Exercise prompt: Reproduce the records that follow exactly; any picture among them stays out.

Dataset excerpts:
================

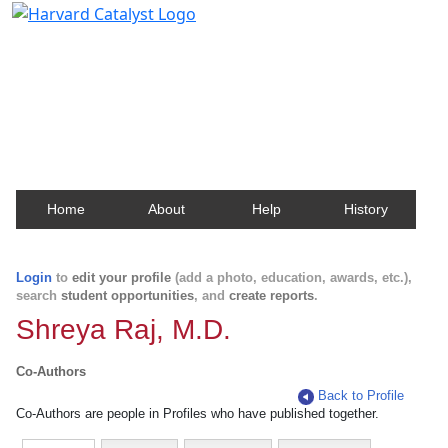
Harvard Catalyst Profiles
Contact, publication, and social network information
about Harvard faculty and fellows.
Home
About
Help
History
Login
to
edit your profile
(add a photo, education, awards, etc.),
search
student opportunities
, and
create reports
.
Shreya Raj, M.D.
Co-Authors
Back to Profile
Co-Authors are people in Profiles who have published together.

================

Response area:
Harvard Catalyst Profiles
Contact, publication, and social network information
about Harvard faculty and fellows.
Home
About
Help
History
Login
to
edit your profile
(add a photo, education, awards, etc.),
search
student opportunities
, and
create reports
.
Shreya Raj, M.D.
Co-Authors
Back to Profile
Co-Authors are people in Profiles who have published together.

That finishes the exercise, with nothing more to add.